Are There Still Green Oranges Today?

While oranges turned orange long ago, there are still some unusual citrus varieties that remain green when ripe today. Some examples include:

  • Omani Lime – A tart, green citrus native to Oman
  • Makrut Lime – The distinctive lime used in Thai cuisine
  • Key Lime – The classic bartending lime, smaller and more acidic than common Persian limes
  • Calamondin – A green, sour mandarin hybrid from the Philippines
  • Limequat – A lime and kumquat cross with a mild, lime-like flavor

These citrus types all contain chlorophyll and low amounts of carotenoids compared to sweet oranges. Their green skins when ripe likely helped camouflage them among leaves and branches in the past, hiding them from hungry predators.

Nutritional Differences Between Green and Orange Oranges

While green oranges or orange relatives may seem exotic and special, there are no major nutritional differences between green and orange citrus fruits. Both contain similar vitamins, minerals and plant compounds with potential health benefits. Any variations would be subtle and depend more on specific cultivar than color alone.

That said, fully ripe oranges with deep orange pigments do tend to have higher carotenoid levels. Carotenoids may reduce inflammation, slow skin aging, and play protective roles against certain diseases. Beta-cryptoxanthin in particular may support bone and joint health.

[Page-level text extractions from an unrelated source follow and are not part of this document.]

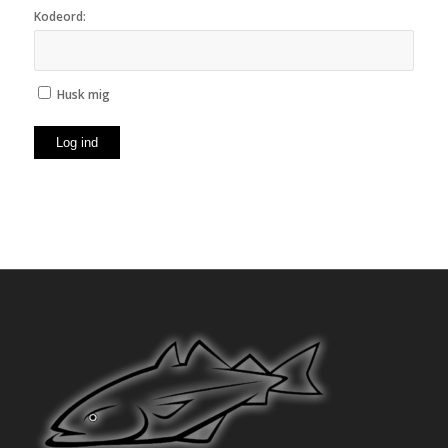
Kodeord:
Husk mig
Log ind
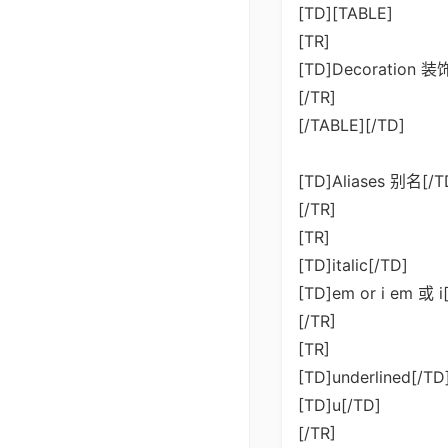
[TD][TABLE]
[TR]
[TD]Decoration 装
[/TR]
[/TABLE][/TD]
[TD]Aliases 别名[/T
[/TR]
[TR]
[TD]italic[/TD]
[TD]em or i em 或 i
[/TR]
[TR]
[TD]underlined[/TD
[TD]u[/TD]
[/TR]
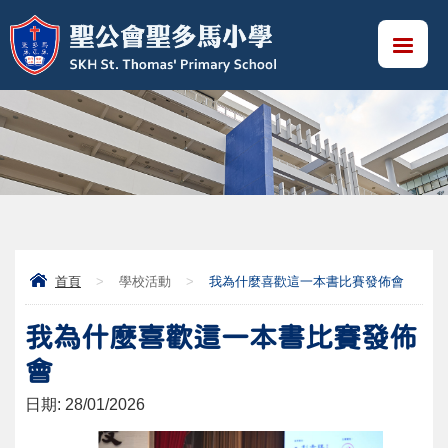
首頁
>
學校活動
>
我為什麼喜歡這一本書比賽發佈會
我為什麼喜歡這一本書比賽發佈
會
日期:
28/01/2026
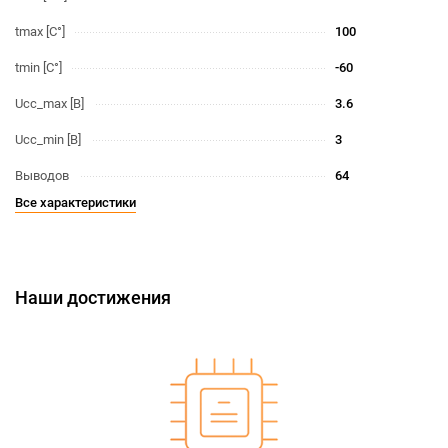
tmax [С°]
100
tmin [С°]
-60
Ucc_max [В]
3.6
Ucc_min [В]
3
Выводов
64
Все характеристики
Наши достижения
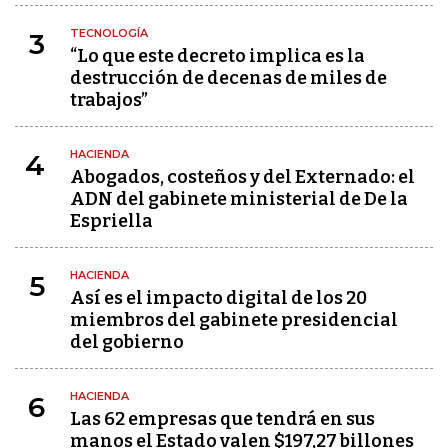
TECNOLOGÍA
3
“Lo que este decreto implica es la
destrucción de decenas de miles de
trabajos”
HACIENDA
4
Abogados, costeños y del Externado: el
ADN del gabinete ministerial de De la
Espriella
HACIENDA
5
Así es el impacto digital de los 20
miembros del gabinete presidencial
del gobierno
HACIENDA
6
Las 62 empresas que tendrá en sus
manos el Estado valen $197,27 billones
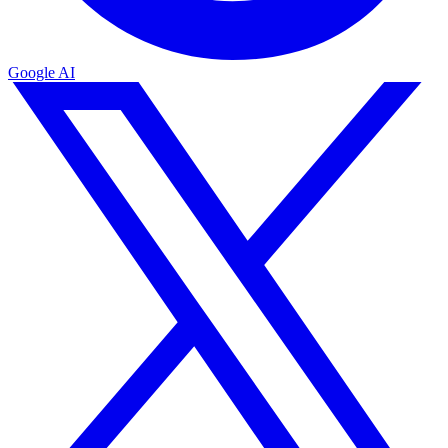
Google AI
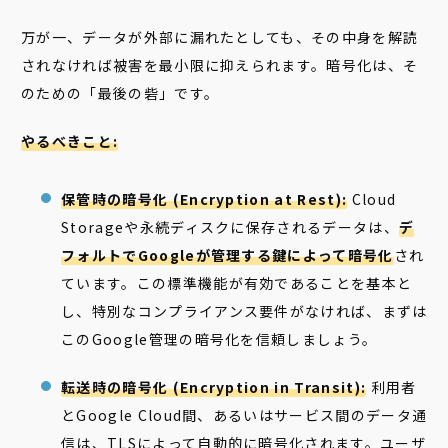
万が一、データが外部に漏れたとしても、その中身を解読
されなければ被害を最小限に抑えられます。暗号化は、そ
のための「最後の砦」です。
やるべきこと:
保管時の暗号化 (Encryption at Rest):
Cloud
Storageや永続ディスクに保存されるデータは、
デ
フォルトでGoogleが管理する鍵によって暗号化
され
ています。この標準機能が有効であることを基本と
し、特別なコンプライアンス要件がなければ、まずは
このGoogle管理の暗号化を信頼しましょう。
転送時の暗号化 (Encryption in Transit):
利用者
とGoogle Cloud間、あるいはサービス間のデータ通
信は、TLSによって自動的に暗号化されます。ユーザ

Nutrient Green Orange Ripe Orange
Vitamin C 43.2 mg (36% DV) 70.7 mg (59% DV)
Folate 30 mcg (8% DV) 40 mcg (10% DV)
Potassium 181 mg (4% DV) 237 mg (5% DV)
Beta-cryptoxanthin 0.037 mg 0.115 mg

*DV = Daily Value. Table compares nutrients in 100g of green vs. orange oranges. Data from USDA FoodData Central.


In the end, it seems likely some of the first primitive oranges harvested millennia ago were green, rather than the bright orange we know today. As cultivation advanced, oranges turned increasingly orange in color through selection, breeding, and mutation. While a few odd green cultivars persist, the dominance of the sweet orange today makes it hard to imagine a time when oranges were anything but orange.

So while we can’t say for certain the exact color of the absolute first oranges, the evidence suggests some early varieties were probably green. The advent of orange oranges signaled advantageous traits like ripeness, sweetness and nutritional richness. Over thousands of years, our ancestors unconsciously selected and bred oranges for that vibrant orange color that entices us today.